==== Given records ====
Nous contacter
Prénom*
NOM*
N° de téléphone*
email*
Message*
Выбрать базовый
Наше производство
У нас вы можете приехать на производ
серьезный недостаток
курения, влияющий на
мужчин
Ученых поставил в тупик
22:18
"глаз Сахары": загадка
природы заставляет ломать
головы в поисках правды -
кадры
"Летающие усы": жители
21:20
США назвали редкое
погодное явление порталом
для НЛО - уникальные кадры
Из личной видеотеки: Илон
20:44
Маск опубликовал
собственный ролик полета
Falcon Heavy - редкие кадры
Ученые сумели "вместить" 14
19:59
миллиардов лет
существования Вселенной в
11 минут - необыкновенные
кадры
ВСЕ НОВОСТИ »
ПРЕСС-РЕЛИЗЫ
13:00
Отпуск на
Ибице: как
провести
====
==== Given records ====
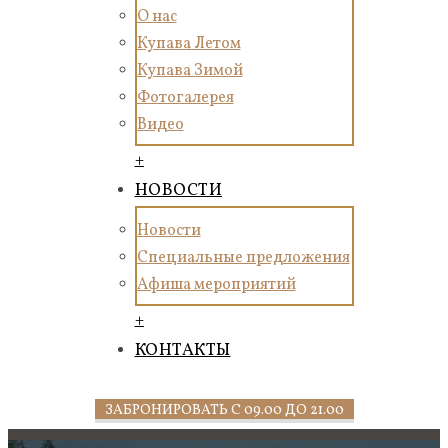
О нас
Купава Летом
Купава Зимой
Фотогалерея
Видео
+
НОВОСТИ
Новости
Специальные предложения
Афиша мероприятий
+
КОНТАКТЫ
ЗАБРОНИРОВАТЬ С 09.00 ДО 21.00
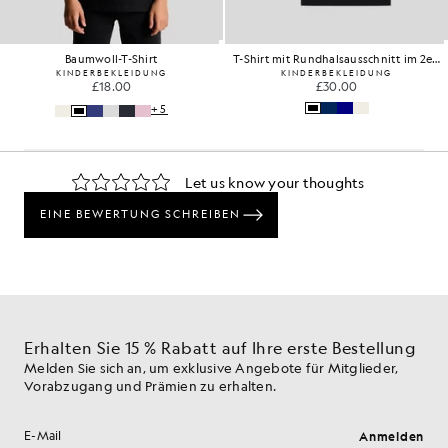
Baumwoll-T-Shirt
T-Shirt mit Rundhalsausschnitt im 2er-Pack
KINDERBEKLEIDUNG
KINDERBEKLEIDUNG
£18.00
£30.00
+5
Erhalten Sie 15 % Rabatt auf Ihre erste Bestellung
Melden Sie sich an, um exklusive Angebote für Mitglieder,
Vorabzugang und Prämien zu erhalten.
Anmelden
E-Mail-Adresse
====
==== Given records ====
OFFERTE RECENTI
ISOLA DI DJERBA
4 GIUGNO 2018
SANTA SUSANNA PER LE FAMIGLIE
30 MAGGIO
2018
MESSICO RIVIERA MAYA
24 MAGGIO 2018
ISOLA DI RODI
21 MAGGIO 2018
====
▶ Activity:
Pick every line of the data that includes the string "кадры".

▶ Written answer:
кадры
для НЛО - уникальные кадры
Falcon Heavy - редкие кадры
кадры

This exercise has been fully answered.